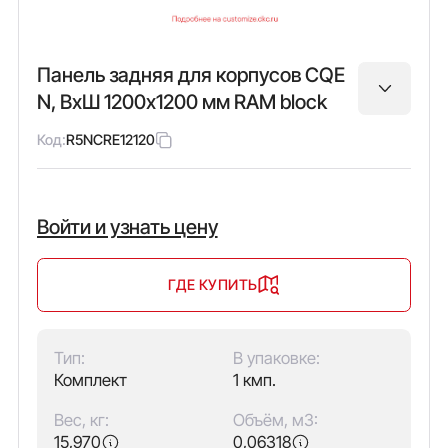
Панель задняя для корпусов CQE
N, ВхШ 1200х1200 мм RAM block
Код:
R5NCRE12120
Войти и узнать цену
ГДЕ КУПИТЬ
Тип:
В упаковке:
Комплект
1 кмп.
Вес, кг:
Объём, м3:
15,970
0,06318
* * *
> Task details
Give the records above again in full and exactly, but exclude every picture.

> Task output
Панель задняя для корпусов CQE
N, ВхШ 1200х1200 мм RAM block
Код:
R5NCRE12120
Войти и узнать цену
ГДЕ КУПИТЬ
Тип:
В упаковке:
Комплект
1 кмп.
Вес, кг:
Объём, м3:
15,970
0,06318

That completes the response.